(Page-level text extractions)

# # # # #

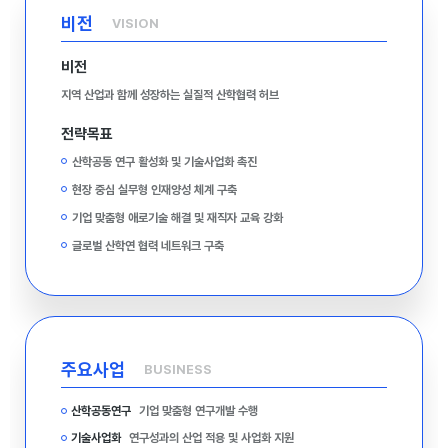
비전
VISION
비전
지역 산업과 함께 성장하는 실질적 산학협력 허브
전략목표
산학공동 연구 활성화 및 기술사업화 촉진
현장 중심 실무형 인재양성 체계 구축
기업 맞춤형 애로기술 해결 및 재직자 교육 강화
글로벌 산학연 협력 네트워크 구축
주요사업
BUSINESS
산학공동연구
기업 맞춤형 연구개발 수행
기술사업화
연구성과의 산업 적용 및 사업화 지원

# # # # #

▶ **Task item**: Nothing but the lines from the line that contains "산학공동 연구 활성화 및 기술사업화 촉진" to the last line of the records above should appear in the answer; please copy them exactly.

▶ **Task result**:
산학공동 연구 활성화 및 기술사업화 촉진
현장 중심 실무형 인재양성 체계 구축
기업 맞춤형 애로기술 해결 및 재직자 교육 강화
글로벌 산학연 협력 네트워크 구축
주요사업
BUSINESS
산학공동연구
기업 맞춤형 연구개발 수행
기술사업화
연구성과의 산업 적용 및 사업화 지원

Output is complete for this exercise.